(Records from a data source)
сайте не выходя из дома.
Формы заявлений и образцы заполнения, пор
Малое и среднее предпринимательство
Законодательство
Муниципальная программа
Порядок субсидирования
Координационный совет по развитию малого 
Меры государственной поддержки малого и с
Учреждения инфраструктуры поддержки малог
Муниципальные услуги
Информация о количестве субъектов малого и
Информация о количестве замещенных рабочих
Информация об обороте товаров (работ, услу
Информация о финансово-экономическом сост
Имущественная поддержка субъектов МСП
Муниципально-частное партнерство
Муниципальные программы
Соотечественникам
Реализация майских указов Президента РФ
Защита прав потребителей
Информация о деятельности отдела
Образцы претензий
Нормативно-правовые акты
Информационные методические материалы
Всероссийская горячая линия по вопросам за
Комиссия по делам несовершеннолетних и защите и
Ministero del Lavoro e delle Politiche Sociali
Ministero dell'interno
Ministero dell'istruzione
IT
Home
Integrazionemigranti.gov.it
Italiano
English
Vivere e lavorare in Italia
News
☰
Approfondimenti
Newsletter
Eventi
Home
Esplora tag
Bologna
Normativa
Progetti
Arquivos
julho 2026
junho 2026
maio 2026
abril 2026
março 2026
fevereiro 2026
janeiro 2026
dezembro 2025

...

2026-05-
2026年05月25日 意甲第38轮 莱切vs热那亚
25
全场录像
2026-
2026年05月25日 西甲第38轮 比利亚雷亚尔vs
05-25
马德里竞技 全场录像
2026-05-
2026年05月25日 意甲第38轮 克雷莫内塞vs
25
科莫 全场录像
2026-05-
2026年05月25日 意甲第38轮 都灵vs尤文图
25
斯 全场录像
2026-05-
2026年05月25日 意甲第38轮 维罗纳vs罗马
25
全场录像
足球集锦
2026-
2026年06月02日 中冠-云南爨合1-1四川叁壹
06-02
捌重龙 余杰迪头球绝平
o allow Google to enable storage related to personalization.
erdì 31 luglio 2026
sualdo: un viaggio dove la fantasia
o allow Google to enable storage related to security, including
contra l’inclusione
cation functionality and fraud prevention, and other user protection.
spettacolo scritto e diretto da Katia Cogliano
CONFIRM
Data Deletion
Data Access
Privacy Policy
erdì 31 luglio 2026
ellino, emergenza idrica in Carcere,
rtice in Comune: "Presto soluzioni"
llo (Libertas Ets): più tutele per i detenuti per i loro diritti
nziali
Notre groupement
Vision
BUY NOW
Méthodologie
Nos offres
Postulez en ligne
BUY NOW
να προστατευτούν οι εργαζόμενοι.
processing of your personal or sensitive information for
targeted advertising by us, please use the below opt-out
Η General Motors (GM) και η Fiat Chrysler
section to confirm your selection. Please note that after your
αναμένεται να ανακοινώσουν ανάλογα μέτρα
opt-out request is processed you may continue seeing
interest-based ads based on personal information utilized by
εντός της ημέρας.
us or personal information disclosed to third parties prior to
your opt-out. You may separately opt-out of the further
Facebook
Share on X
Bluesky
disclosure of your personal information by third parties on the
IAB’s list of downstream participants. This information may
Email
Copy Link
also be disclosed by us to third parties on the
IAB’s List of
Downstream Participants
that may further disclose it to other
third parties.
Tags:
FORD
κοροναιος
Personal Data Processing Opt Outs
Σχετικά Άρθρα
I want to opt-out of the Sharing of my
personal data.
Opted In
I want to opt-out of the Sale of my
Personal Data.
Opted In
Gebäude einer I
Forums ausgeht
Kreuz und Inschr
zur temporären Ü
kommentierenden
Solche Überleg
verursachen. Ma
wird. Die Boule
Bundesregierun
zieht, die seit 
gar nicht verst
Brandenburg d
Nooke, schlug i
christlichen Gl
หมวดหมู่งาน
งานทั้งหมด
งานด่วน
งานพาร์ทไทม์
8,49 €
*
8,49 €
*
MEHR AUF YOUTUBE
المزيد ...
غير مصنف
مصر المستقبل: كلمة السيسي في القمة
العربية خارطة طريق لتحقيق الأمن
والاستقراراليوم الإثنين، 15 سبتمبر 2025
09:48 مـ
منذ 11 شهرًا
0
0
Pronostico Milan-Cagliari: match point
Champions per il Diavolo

Exercise prompt = Identify every line above with the string "related" in it. Copy those lines.

Response below =
o allow Google to enable storage related to personalization.
o allow Google to enable storage related to security, including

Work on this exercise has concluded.